いや、元カレがいたらこんな苦労はしませんて。

私としては

「女性用の風俗で経験済みだけど、恋愛経験は皆無」

というキャラで立ち回って手っ取り早く笑いを取りたいだけなのだ。

そういうキャラである事を大前提として皆んなに弄って欲しいのだ。

なのに、いつも説明の段階でモタついて話が進まない。

 

そう、私は女性版素人童貞を言い表す新たな呼称を求めていたのだ。

初めて聞く人にもなんとなく意味が通じて、

かつ普通の会話で使ってもあまりエグくない呼び名。

そこで、特に仲の良い友人達にいい呼び名が無いか考えて貰うことにした。

「えー、素人童貞の女バージョンなら素人処女じゃない?」

中1で初体験を済ませたという早苗がハイボール片手に言っている。

「うーん。女の場合、素人、玄人ってつけると風俗嬢ってイメージ

がついて回っちゃう気がするんだよねー」

と私が言うと、

「あー分かる。なかなか買う側ってイメージにならないよね。

んー要は経験はしたけど、恋愛は全くのウブってニュアンスだよね。

逆コナンってのはどう?」

男性経験3桁を豪語する盛子が串カツにかぶり付きながらも

アイデアを出してくれる。

「え?どう言う事?…あっ『体は大人で、心は子供』って事ね。
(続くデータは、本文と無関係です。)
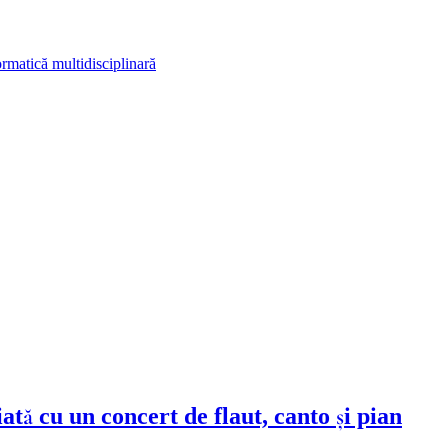
rmatică multidisciplinară
tă cu un concert de flaut, canto și pian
」

皆んな、一瞬間を置いてから理解する。

「面白いじゃん!ならこんなのどう?膜無し処女(まくなしおとめ)!

幕張メッセみたいな言い方で、語呂良くない?」

上司と絶賛不倫中の貞絵がふざけるように言いながら、枝豆を食べている。

「膜無しって。ど直球ね。それ、私,好きかも」

と私は気に入ったが、他の3人はやや引いている。

どうやら賛否が分かれる呼び名のようだ。

「うーん。やっぱり万人ウケする言い方、他にないかなー」

とみんなが悩んでいると、

婚約者と別にセフレがいる又代がシーザーサラダのトマトを

盛子に押し付けながら叫ぶ。

「じゃあさ!ペーパー非処女なんてどう?

教官(プロ)同乗で高速道路に出たりもしてるけど、

独力では車乗ってないみたいな感じ!」

又代としてもなかなか満足なアイデアの様で、少しドヤ顔をしている。

「良いね!」

「それ!ピッタリ!」

「いいじゃん、それ!」

と皆んなも気に入ったようだ。

 

数日後、

会社の飲み会が行われる。

今回初めて飲む人もいて、ペーパー非処女という呼称を

使う絶好のチャンス到来!

満を持して飲み会に赴く慎美。

しかし、そこには社内でも二枚目で有名な、営業部の流星が。

あまりのイケメンオーラに非モテの慎美もトキメキを抑えられない。

甲斐甲斐しく流星の周りで料理を取り分けたり、

お酒を注いだりと忙しい女性社員達。

慎美もその一人だった。

結局、その日、ペーパー非処女というキャラは

完全に封印されたまま終わるのであった。